You got that backwards.
Clock frequencies were closely tied to process scaling - smaller transistors switch faster using less power, enabling faster clocks with unchanged or slightly WORSE IPC for an otherwise identical design. IPC has and always will be primarily dependent on architecture: a 8086 will still require at least four clock cycles per instruction regardless of whether it is made on 3um or 14nm, though you may be able to run the 14nm version at 10+GHz instead of the original's 4.77MHz. If you could make an i3-8300 on 3um, you would still get approximately the same ~3.5 IPC you did at 14nm, albeit at only 1-2MHz due to how stupidly large the die would be.

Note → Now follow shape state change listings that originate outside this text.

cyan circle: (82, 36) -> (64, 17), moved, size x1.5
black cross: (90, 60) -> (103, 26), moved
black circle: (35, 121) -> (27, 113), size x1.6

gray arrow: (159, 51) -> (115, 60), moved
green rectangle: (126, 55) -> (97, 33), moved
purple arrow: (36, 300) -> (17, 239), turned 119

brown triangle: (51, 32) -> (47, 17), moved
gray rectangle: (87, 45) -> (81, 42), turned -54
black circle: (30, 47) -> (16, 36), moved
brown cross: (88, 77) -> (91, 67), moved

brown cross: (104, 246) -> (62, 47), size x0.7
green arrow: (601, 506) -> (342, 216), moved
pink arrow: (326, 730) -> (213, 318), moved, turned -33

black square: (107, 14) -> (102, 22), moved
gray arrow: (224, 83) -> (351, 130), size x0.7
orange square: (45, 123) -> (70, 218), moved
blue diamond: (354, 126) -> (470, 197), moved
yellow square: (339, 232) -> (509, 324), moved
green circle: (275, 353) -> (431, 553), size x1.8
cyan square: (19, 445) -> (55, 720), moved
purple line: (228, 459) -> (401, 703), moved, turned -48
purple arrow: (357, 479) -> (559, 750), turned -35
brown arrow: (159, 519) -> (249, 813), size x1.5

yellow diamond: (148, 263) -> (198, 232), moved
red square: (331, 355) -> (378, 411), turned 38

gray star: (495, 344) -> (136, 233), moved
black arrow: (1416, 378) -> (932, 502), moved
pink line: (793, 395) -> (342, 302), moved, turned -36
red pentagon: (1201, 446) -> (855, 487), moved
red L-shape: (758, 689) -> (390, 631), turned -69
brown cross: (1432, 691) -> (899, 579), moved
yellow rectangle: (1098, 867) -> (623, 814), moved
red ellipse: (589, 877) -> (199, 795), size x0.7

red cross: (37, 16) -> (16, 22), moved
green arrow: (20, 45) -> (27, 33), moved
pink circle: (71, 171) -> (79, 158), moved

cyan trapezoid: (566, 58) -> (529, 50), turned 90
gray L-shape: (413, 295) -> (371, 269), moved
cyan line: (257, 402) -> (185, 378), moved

Lithography is linked to IPC that you want it or not. Yes lithography primarly revolve around frequency and power, however the process can provide better quality sillicon with each iteration. The process itself at the same frequency can have an impact on performances.
If you take a 14nm+ to a 14nm++ process, you might get a small increment of performances.
Basically IPC stand for Instruction per Cycle. One Cycle of a CPU compared to another one. Lithography is having an impact... and on less than 5%, it might be bigger than you expect. Intel 14nm process was really good and they perfect it for 4 years.